When he returned on September seventh he found Jamestown the worse for his absence as well as for wear. At long last he was made President, on the tenth. He resented the London Company's complaints of the sorely tried colonists. The Company had threatened that if Newport did not bring back sufficient cargo this fall to pay his two thousand pounds of expenses that it would abandon the colony. In hot haste, Smith dispatched a scathing reply, and this fortified his gathering and overdue popularity. He stood in with the Indians better than others did, and he believed in friendly and adroit relations with them when possible. Leadership brought out his prime qualities: his zest for adventure, his hardihood for physical trials, and his bravery to the arrow's point. He believed in discipline and hard work, and calling to mind the strict habits of his school days, he made the sloven and surly bachelors walk-a-chalk. If they swore, water was dashed down their sleeves. They must brush their clothes, wash their hands, sing psalms daily—and like it! He thought this discordant group needed harmony as well as guidance every rousing morning. Mindful of God, the church was repaired; mindful of Mammon, too, the storehouse was covered. Early Virginia was more Puritan than it pretended. Smith also had the fort increased by three acres and had a pentagon made of it. He had men getting cedar, walnut and clapboard for buildings.
Newport brought in the second supply in October 1608, and with it many changes. Two women were among the passengers—Mrs. Forrest and her maid, Anne Burras. When the latter became the bride of John Laydon, colonists saw their first recorded marriage on this side of the world.
That October the harvest had not been plentiful so they were cheered by the prospect of a new business venture. They had sent word that they had the proper ingredients on hand with which to start a new glass works: tar, pitch and soap-ashes. Accordingly eight Dutchmen and Poles, who were skilled in the craft, were among the passengers. The Glass House soon took its bright stand, like a jewel in the wilderness, about a mile down the forest from James Fort. Within two months glass was shipped back, although not very profitably.

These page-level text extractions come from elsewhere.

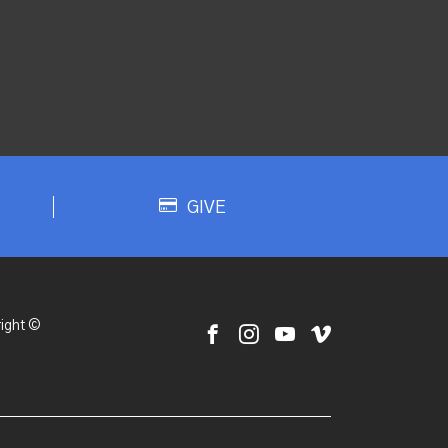
GIVE
ight ©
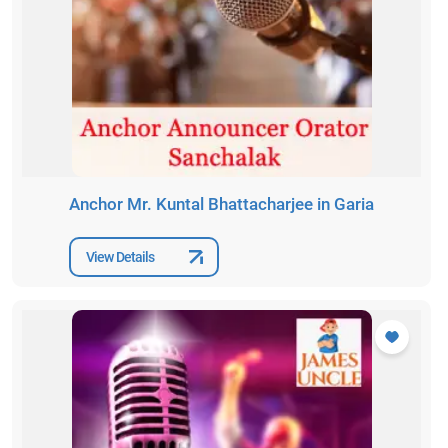
Anchor Mr. Kuntal Bhattacharjee in Garia
View Details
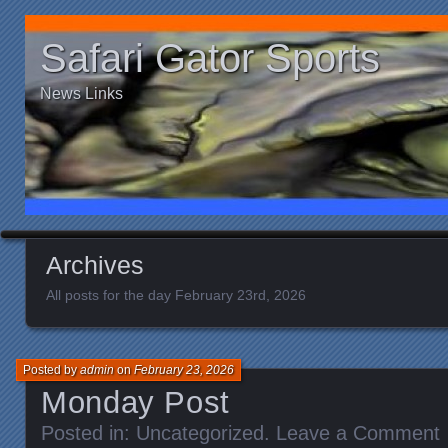
Safari Gator Sports
News Links
Archives
All posts for the day February 23rd, 2026
Posted by
admin
on
February 23, 2026
Monday Post
Posted in:
Uncategorized
.
Leave a Comment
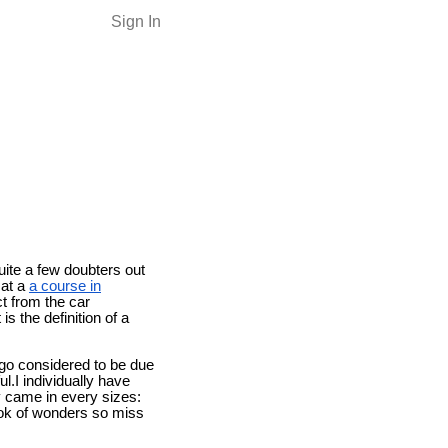
Sign In
quite a few doubters out
 at a
a course in
t from the car
s the definition of a
rgo considered to be due
l.I individually have
y came in every sizes:
look of wonders so miss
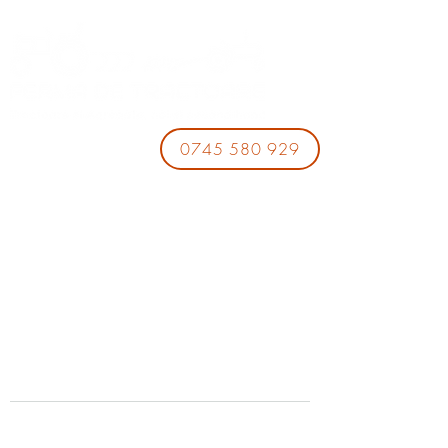
0745 580 929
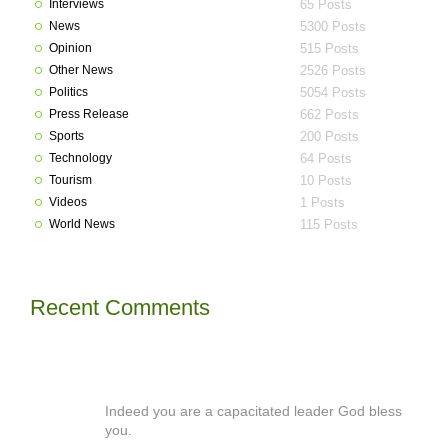
Interviews
65 Posts
News
5300 Posts
Opinion
515 Posts
Other News
2526 Posts
Politics
5054 Posts
Press Release
662 Posts
Sports
200 Posts
Technology
64 Posts
Tourism
10 Posts
Videos
1 Posts
World News
115 Posts
Recent Comments
Indeed you are a capacitated leader God bless
you.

Another bright and futile dream bedazzled the lazier colonists—gold. Smith, having given up the search, was disgusted with men who would do nothing but "dig gold, wash gold, refine gold, and load gold," and he scolded them soundly for sending the gilded dirt to England in April where it was properly dismissed as mica. "For the country was to them a misery, a ruin, a death, a hell, and their own reports here, and their own actions according."
Smith and Newport were told by their credulous patrons to hunt up the lost colonists of Roanoke, for lost brothers, like lost sheep, should be reclaimed. Powhatan had told Smith of white men who were attired like himself and who were now abiding in Ocanahawan, so Smith had already recorded that on his map. Captain Newport now made an expedition to Panawick, a village beyond Roanoke Island, but his Indian guide led him astray. In December of 1608 Smith led another expedition and sent Master Sicklemore and two guides to seek the lost colonists, but Indians merely showed them some crosses and letters on the bark of trees.
While Newport and Ratcliffe returned to England at the end of December, Smith enjoyed a Christmas holiday with the Indians near Kecoughtan without envy of English Yule Logs, plum puddings and traditional celebrations. He entered into the native merriment heartily. Here was shining snow, frost and cedar, as well as delicious oysters, fish, flesh and wild fowl. He declared that he "never had better fires in England than in the dry, smoky houses of Kecoughtan." Smith knew however that Powhatan was becoming envious of the English way of life if he was not, so he was on his way with fourteen men to build a house for the Emperor.
Powhatan had wanted to gird himself with more and more English trappings, and he requested a cock, a hen and a grindstone. How about a coach-and-four, such as he heard their king had? Most of all he had wanted an English house, for nothing less than sheltering walls could keep off the threat of guns, of which he was so afraid.
Smith already had some German house builders on hand. Instead of having them build a house for himself, he, the great white father, turned them over to the great red father. It was not such a sacrifice, for Smith knew himself to be a born wanderer on the face of the earth. He could do without his own roof, as without his own woman, more easily than could most men. Tragabigzanda, his Turkish angel who had left him in her brother's keeping for a while, had been wasting her pains. Likewise, if young Pocahontas here had designs upon him, she must give them up before hero-worship developed into something too mature and possessive. He was his own man and that of no woman alive.
Smith was embarrassed not so much by indebtedness to the Indian maid as by apprehension of her adoration. His best gratitude to her who had saved his life would be to leave her hers without involving it. What irony that she, like most women, appreciated him too much, while men, who would do better than women to follow him, appreciated him too little! The time was coming when he should move on to new worlds to conquer, for he and his men here could never see eye to eye.